Traverser le Canada d’est en ouest, à la force de ses bras et de ses jambes, c’est une chose. Le traverser du nord au sud, de l’île d’Ellesmere jusqu’à la Pointe-Pelée, c’en est une autre. C’est l’immense expédition que viennent de réaliser Nicolas Roulx et Guillaume Moreau, d’abord en skis, puis en canot et à vélo.

Marie Tison
Marie Tison La Presse

Ils ont ainsi parcouru 7600 kilomètres en 234 jours, pour atteindre la Pointe-Pelée le 8 novembre dernier. D’autres aventuriers québécois les ont accompagnés pour certaines portions du périple.

CARTE FOURNIE PAR EXPÉDITION AKOR

Le trajet initial de l’expédition. Il a dû être modifié à quelques reprises pour une variété de raisons.
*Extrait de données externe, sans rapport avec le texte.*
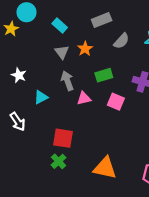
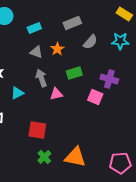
cyan rectangle: (60, 25) -> (34, 28), turned -64
gray triangle: (62, 52) -> (36, 52), turned -32
pink square: (116, 102) -> (95, 97), moved
green cross: (59, 161) -> (44, 157), moved

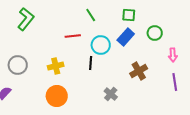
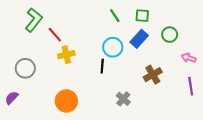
green line: (91, 15) -> (115, 16), moved
red line: (73, 36) -> (55, 35), moved, turned 56
pink arrow: (173, 55) -> (189, 58), turned 112
yellow cross: (56, 66) -> (66, 55), moved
« Ce qui m’a frappé, c’est l’immensité du territoire, affirme Nicolas Roulx. C’est un territoire peuplé par des milliers d’animaux sauvages que nous avons eu le privilège de côtoyer dans une grande proximité. Nous avons aussi eu la chance de croiser le chemin de tellement de gens, des communautés inuites particulièrement, des gens qui ont été tellement généreux par rapport à leur savoir lié au territoire, aux routes traditionnelles qu’on devait peut-être emprunter. »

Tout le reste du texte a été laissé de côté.